Robert Naiman: Mittelfristig nicht, denn die Frage ist, was nach einem Angriff geschieht. Es würde sicher einen Vergeltungsschlag Irans geben - und spätestens dann kommen Bodentruppen ins Spiel. Die Frage ist also nicht, ob so ein Angriff geplant ist - wovon ich, ehrlich gesagt, nicht ausgehe. Die Frage ist vielmehr, ob die US-Armee auf die Folgen vorbereitet ist. Die Gefahr besteht meiner Meinung nach nicht in einer Wiederholung der Ereignisse nach der Invasion in Irak, sondern in einem Teufelskreis aus Angriffen- und Gegenangriffen; in einer Eskalation, die niemand kontrollieren kann. Ich bin mir auch sicher, dass einige Leute in Washington darauf brennen.

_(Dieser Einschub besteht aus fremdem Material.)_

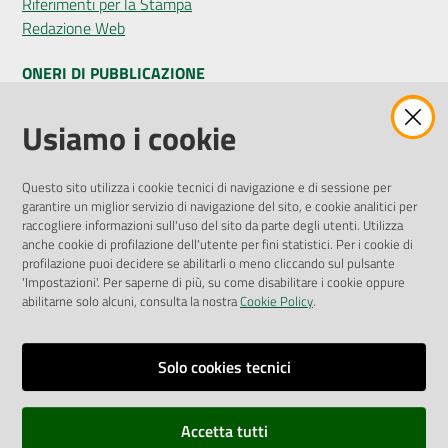
Riferimenti per la Stampa
Redazione Web
ONERI DI PUBBLICAZIONE
Amministrazione Trasparente
Usiamo i cookie
Pubblicità legale
Albo Pretorio
Questo sito utilizza i cookie tecnici di navigazione e di sessione per
Privacy Policy
garantire un miglior servizio di navigazione del sito, e cookie analitici per
Attuazione Misure PNRR
raccogliere informazioni sull'uso del sito da parte degli utenti. Utilizza
Liste di Attesa
anche cookie di profilazione dell'utente per fini statistici. Per i cookie di
profilazione puoi decidere se abilitarli o meno cliccando sul pulsante
'Impostazioni'. Per saperne di più, su come disabilitare i cookie oppure
ENTI, IMPRESE E PARTNER
abilitarne solo alcuni, consulta la nostra
Cookie Policy
.
Fatturazione Elettronica
Gare e Appalti
Solo cookies tecnici
Richiesta Patrocinio
Accetta tutti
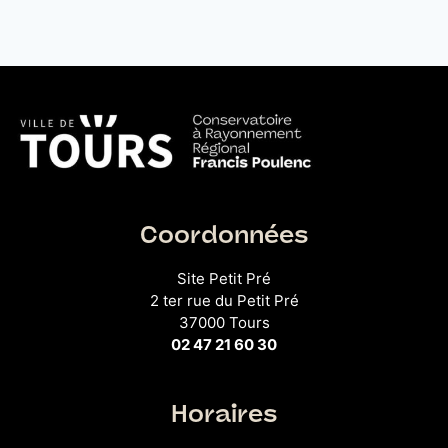
Coordonnées
Site Petit Pré
2 ter rue du Petit Pré
37000 Tours
02 47 21 60 30
Horaires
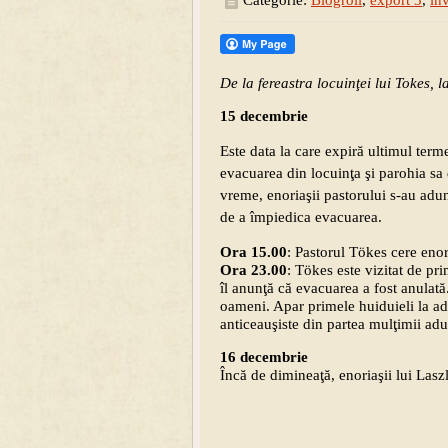
Categorie:
Blogroll
,
export 3
,
in
De la fereastra locuinţei lui Tokes, 
15 decembrie
Este data la care expiră ultimul ter
evacuarea din locuinţa şi parohia sa
vreme, enoriaşii pastorului s-au adun
de a împiedica evacuarea.
Ora 15.00
: Pastorul Tökes cere enori
Ora 23.00
: Tökes este vizitat de pr
îl anunţă că evacuarea a fost anulată
oameni. Apar primele huiduieli la adr
anticeauşiste din partea mulţimii adu
16 decembrie
Încă de dimineaţă, enoriaşii lui Laszl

Für die Mehrheit hierzulande wäre es aber eine Katastrophe.

Sam Gardner, Oberst der US-Luftwaffe a.D., hatte Mitte April 2006 seine Vermutung geäußert, dass US-Spezialkräfte schon in Iran aktiv seien. Mit welchen Aufgaben?

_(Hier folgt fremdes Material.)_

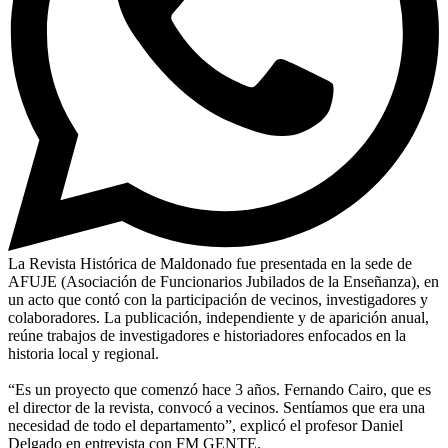
La Revista Histórica de Maldonado fue presentada en la sede de
AFUJE (Asociación de Funcionarios Jubilados de la Enseñanza), en
un acto que contó con la participación de vecinos, investigadores y
colaboradores. La publicación, independiente y de aparición anual,
reúne trabajos de investigadores e historiadores enfocados en la
historia local y regional.
“Es un proyecto que comenzó hace 3 años. Fernando Cairo, que es
el director de la revista, convocó a vecinos. Sentíamos que era una
necesidad de todo el departamento”, explicó el profesor Daniel
Delgado en entrevista con FM GENTE.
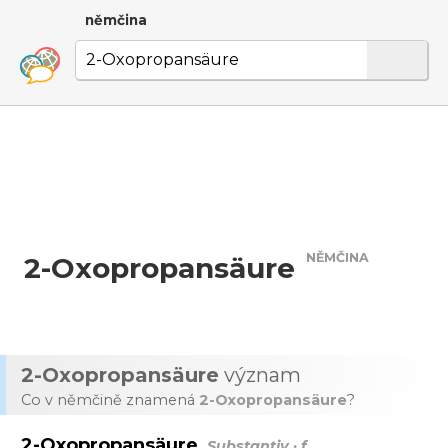
němčina
NĚMČINA
2-Oxopropansäure
2-Oxopropansäure
význam
Co v němčině znamená
2-Oxopropansäure
?
2-Oxopropansäure
Substantiv · f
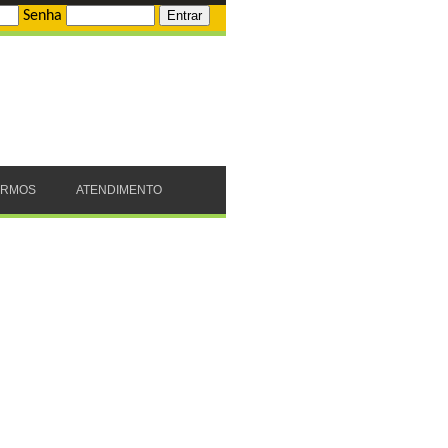
Senha
ERMOS
ATENDIMENTO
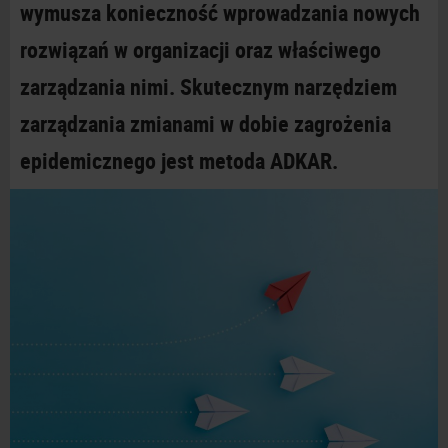
wymusza konieczność wprowadzania nowych
rozwiązań w organizacji oraz właściwego
zarządzania nimi. Skutecznym narzędziem
zarządzania zmianami w dobie zagrożenia
epidemicznego jest metoda ADKAR.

Robert Naiman: Es sind Vorauskommandos. Sie sammeln Informationen und vermerken Angriffsziele. Aus der Vorgeschichte der Kriege im Kosovo und in Afghanistan wissen wir, dass sie auch damit beauftragt sind, Kontakt zu aufständischen ethnischen Gruppen zu knüpfen. Das ist natürlich ein gefährliches Vorhaben, aber es hat sich bewährt. Denn Luftangriffe können jederzeit geflogen werden. Aber wenn die Angreifer verbündete Milizen im Zielland haben, kann die Entsendung eigener Truppen verzögert oder sogar vermieden werden. Die Sache in Iran ist schwieriger, weil es dort keine potentiellen Verbündeten gibt wie die UCK in Kosovo oder die Nordallianz in Afghanistan. Aber sie versuchen es trotzdem.

Und welche Folgen hat all das für die diplomatische Suche nach einer Lösung der Konflikte mit Iran?

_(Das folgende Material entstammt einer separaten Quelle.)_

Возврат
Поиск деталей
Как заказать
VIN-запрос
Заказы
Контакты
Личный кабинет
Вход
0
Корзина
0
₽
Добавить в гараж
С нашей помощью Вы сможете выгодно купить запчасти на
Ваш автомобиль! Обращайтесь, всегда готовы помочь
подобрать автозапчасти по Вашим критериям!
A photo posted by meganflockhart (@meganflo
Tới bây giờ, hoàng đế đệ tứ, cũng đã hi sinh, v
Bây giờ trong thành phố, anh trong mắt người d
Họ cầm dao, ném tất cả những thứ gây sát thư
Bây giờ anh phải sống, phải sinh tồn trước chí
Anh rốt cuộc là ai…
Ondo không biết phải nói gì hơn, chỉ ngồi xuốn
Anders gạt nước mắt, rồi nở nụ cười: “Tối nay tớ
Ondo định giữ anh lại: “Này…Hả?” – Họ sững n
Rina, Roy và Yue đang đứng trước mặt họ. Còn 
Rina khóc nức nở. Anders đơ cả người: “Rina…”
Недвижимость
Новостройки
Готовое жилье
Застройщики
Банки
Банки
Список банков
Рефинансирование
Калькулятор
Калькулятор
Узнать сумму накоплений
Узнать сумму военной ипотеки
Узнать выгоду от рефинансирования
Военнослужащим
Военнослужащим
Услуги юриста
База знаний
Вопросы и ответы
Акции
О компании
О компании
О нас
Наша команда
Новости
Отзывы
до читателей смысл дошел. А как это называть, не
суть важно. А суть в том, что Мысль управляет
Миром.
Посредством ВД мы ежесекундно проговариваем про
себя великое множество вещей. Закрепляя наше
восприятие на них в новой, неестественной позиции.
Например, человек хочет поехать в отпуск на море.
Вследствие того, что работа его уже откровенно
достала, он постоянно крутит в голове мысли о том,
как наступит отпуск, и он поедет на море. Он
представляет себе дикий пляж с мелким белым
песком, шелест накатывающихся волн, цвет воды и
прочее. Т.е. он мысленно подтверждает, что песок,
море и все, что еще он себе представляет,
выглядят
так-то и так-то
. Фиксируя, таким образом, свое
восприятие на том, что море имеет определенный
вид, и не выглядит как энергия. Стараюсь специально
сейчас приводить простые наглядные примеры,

Robert Naiman: Bis jetzt hat die US-Regierung direkte Verhandlungen mit Teheran ausgeschlossen. Die Los Angeles Times hat unlängst über Versuche der Regierung berichtet, über eine internationale Irak-Gruppe auch Syrien und Iran in Gespräche einzubeziehen. Aber selbst das würde nicht den Kern des Problems berühren. Die Frage ist und wird sein, ob die US-Regierung bereit ist, von ihrer Politik der Konfrontation abzulassen. Die Ironie der Sache ist, dass die engsten Verbündeten der USA in Irak derzeit diejenigen sind, die auch enge Kontakte zu der iranische Regierung unterhalten: Schiiten. Nationale sunnitische Widerstandsgruppen werden nicht aus Iran unterstützt. Von ihrem Standpunkt aus könnte die US-Regierung nur gewinnen, wenn sie die Kontakte zu Iran verbessern würde. Aber Washington ist noch nicht bereit, seine konfrontative Politik zu ändern. Es ist noch viel Druck auf die US-Regierung notwendig, um dies zu ändern: Von der Bevölkerung in den USA, aus dem von der Demokratischen Partei kontrollierten Kongress und aus Europa.